[[ RECORDED DATA open ]]

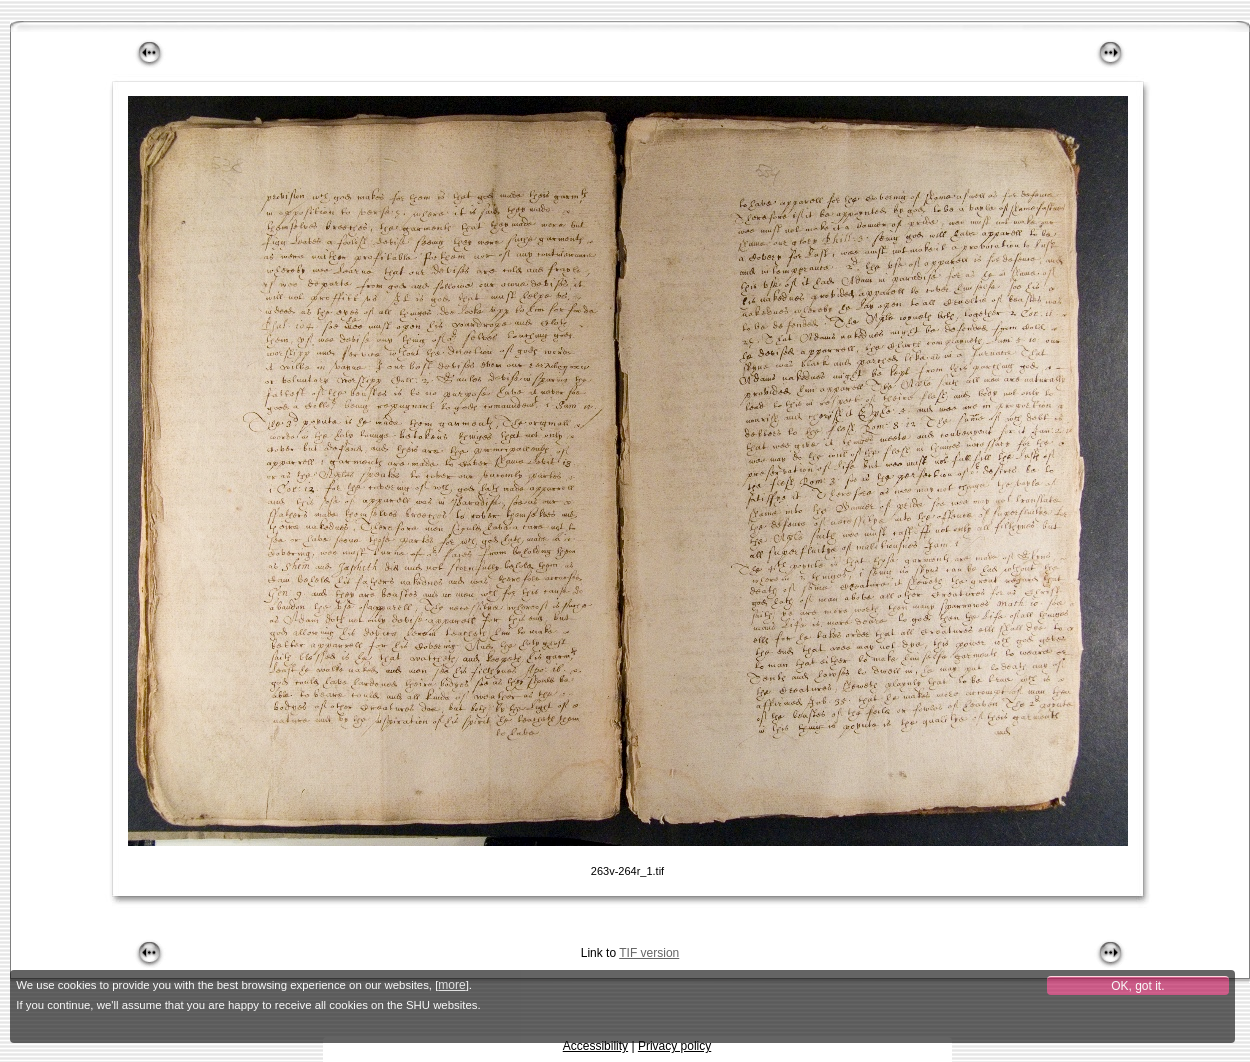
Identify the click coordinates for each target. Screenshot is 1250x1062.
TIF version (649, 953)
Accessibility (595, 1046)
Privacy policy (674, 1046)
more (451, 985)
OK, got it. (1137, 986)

[[ RECORDED DATA closed ]]
[[ RECORDED DATA open ]]

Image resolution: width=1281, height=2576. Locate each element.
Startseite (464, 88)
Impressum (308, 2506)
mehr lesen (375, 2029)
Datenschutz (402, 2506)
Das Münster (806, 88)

[[ RECORDED DATA closed ]]

> _WHAT IS NEEDED_
Every line in the data above that contains "each" needs to be copied.

> _RESPONSE TO THIS TASK_
Identify the click coordinates for each target. Screenshot is 1250x1062.
Image resolution: width=1281, height=2576. Locate each element.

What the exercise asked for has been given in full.